В начале ХХ века Владимир Алексеевич Гиляровский был уже известным, опытным немолодым журналистом. В «Русских ведомостях» он отработал к тому времени около двадцати лет. Молниеносный репортер, смелый журналист, писатель и поэт, защитник угнетенных и обиженных – умный человек. Приветствуя и поддерживая демократические идеи, он не примыкал вплотную ни к одной партии, занимаясь своим важным делом – репортерскими новостями сегодняшнего номера.
В это же время продолжали издаваться уважаемые и именитые журналы и газеты, умеренные издания без партийных страстей и призывов. Именно в таких изданиях сотрудничает репортер и журналист Владимир Гиляровский. Его работа – ежедневные новости, здесь не до лозунгов и прокламаций, репортер всегда в борьбе за свежую и убойную информацию.
Он был профессионалом. По знанию российской глубинки, жизни народа и культурного слоя обеих столиц ему не было равных. С ранней юности он, как Горький, пошел по Руси, чтобы узнать и увидеть жизнь.
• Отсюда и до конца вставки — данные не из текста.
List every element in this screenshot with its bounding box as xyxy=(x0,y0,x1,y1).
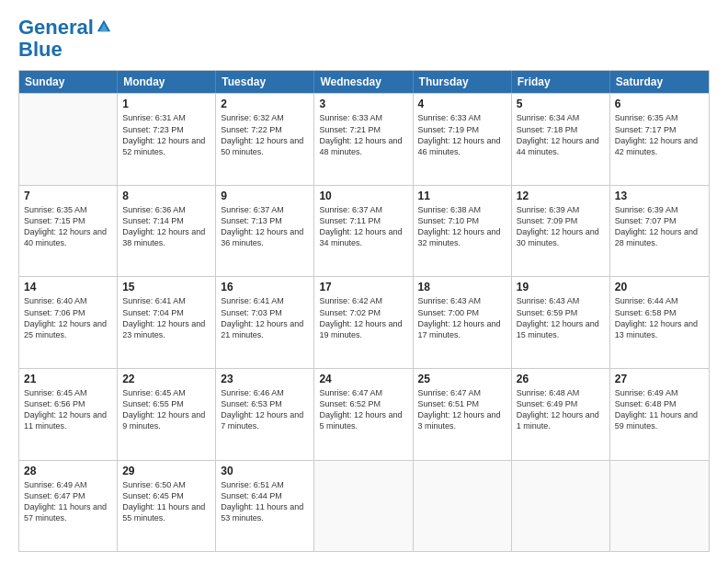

Он тянул лямку с бурлаками на Волге, работал грузчиком-амбалом на пристанях, был табунщиком в задонских степях, даже на войне с турками был стрелком-пластуном, за отличия получил орден Георгия… Потом была школа провинциального театра, а став уже столичным журналистом, ввязывался во все экстремальные ситуации. Он дружил с актерами и музыкантами, успевал полетать на фанерных аэропланах с Уточкиным, кидал на спор с Поддубным пудовые гири. Где экстрим – там он.
Потом, через много лет Гиляровский опишет свои хождения по Руси и процесс познания жизни в нескольких книгах, одна из них – «Москва газетная». Здесь много знаменитых имен, важнейших для истории событий, много диалогов и высказываний… Много мыслей и оценок самого автора. Это была настоящая жизнь, чтобы писать каждый день о настоящей жизни… Гиляй по своей сути не мог быть ни газетным аналитиком, ни театральным критиком, – никем, кроме экстремального репортера.
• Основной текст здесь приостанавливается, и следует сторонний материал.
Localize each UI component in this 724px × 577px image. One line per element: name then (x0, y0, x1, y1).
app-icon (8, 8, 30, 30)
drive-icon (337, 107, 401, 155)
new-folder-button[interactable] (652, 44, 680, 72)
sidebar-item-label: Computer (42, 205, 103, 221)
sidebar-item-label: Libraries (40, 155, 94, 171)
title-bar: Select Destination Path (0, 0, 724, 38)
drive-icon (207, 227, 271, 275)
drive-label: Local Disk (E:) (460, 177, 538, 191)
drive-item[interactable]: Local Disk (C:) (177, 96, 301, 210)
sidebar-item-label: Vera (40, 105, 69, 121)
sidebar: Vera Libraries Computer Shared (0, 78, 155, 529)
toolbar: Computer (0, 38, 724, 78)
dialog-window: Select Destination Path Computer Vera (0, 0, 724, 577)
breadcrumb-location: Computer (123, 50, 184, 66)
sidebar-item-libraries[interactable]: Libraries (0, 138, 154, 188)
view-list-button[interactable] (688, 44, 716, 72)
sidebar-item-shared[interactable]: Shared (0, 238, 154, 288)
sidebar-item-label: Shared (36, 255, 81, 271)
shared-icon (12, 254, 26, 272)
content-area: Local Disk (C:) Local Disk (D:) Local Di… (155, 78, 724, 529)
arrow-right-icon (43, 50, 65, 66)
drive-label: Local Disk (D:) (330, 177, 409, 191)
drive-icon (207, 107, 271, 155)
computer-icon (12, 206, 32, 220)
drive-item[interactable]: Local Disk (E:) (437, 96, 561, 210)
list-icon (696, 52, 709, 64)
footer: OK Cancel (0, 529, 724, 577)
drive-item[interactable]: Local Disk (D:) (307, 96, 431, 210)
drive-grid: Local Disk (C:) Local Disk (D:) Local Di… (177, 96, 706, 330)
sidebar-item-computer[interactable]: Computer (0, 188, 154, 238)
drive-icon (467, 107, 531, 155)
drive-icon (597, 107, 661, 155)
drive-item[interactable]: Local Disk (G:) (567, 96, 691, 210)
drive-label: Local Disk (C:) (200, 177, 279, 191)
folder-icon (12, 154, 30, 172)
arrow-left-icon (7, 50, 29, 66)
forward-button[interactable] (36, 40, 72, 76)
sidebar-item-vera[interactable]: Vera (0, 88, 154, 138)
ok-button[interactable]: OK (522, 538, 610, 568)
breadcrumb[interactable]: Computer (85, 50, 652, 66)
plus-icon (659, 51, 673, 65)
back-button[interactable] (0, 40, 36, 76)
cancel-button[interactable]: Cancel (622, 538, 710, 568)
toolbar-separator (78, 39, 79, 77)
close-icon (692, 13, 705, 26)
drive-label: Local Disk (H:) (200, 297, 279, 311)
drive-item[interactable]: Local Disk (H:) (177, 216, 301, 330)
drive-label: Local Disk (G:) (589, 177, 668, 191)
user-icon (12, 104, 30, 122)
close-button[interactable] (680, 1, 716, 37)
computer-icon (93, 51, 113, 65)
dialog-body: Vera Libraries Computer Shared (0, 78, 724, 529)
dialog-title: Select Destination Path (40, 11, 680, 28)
Как писал сам Гиляровский, «коренная Москва, любившая легкое чтение и уголовную хронику, не читала «Русские ведомости». Гиляровский утверждал, что благодарен первому учителю и первой газете за репортерский опыт. Газета «Московский листок» – как сейчас говорят, желтая пресса, «чтиво для охотнорядцев и извозчиков». Это показательно. Кто первый узнавал новости? Дворники и извозчики… А репортер должен был опередить их и принести новость им же. Вот это и была школа выживания репортера. Имея физическую закалку, Гиляровский прошел и познал азы и глубины репортерского экстрима. Писал хорошо и честно, и довольно быстро стал известным в литературной и журналистской среде и желанным сотрудником для многих приличных и центральных изданий.
Объем жизненного опыта, моторность, аналитический ум и артистизм определили его место в событийной печати. Потом в книгах о прошлом времени он напишет о себе: «С гордостью почти полвека носил я звание репортера. Я бесконечно любил это дело и отдавался ему весь, часто не без риска. И никогда ни одно мое сообщение не было опровергнуто. Все было строгой проверенной правдой». И еще один факт доказывает его любовь к профессии – то, что он был лишен авторского честолюбия. Многие из его работ подписаны разными псевдонимами, не определяющими самого автора. Много репортажей прошло без подписи, что впоследствии особенно травмировало филологов, изучающих его творчество. Но сам этот факт доказывает, что главное для Гиляровского была сама работа.
Дядя Гиляй дружил с половиной Москвы, был своим на Грачевке, в Марьиной Роще и у Хитрова рынка. Вчера встречался с Чеховым, сегодня – скорым поездом в Калмыкию на холеру, писал репортажи о жуткой жизни в казармах для рабочих фабрики Саввы Морозова, а завтра сидел в МХАТе рядом с Саввой на премьере новой пьесы. И своими репортажами он добивался улучшения жизни рабочих в этих самых казармах, присылки дополнительных медицинских работников на борьбу с холерой. Видимо, тогда реакция на печатное слово была не формальной.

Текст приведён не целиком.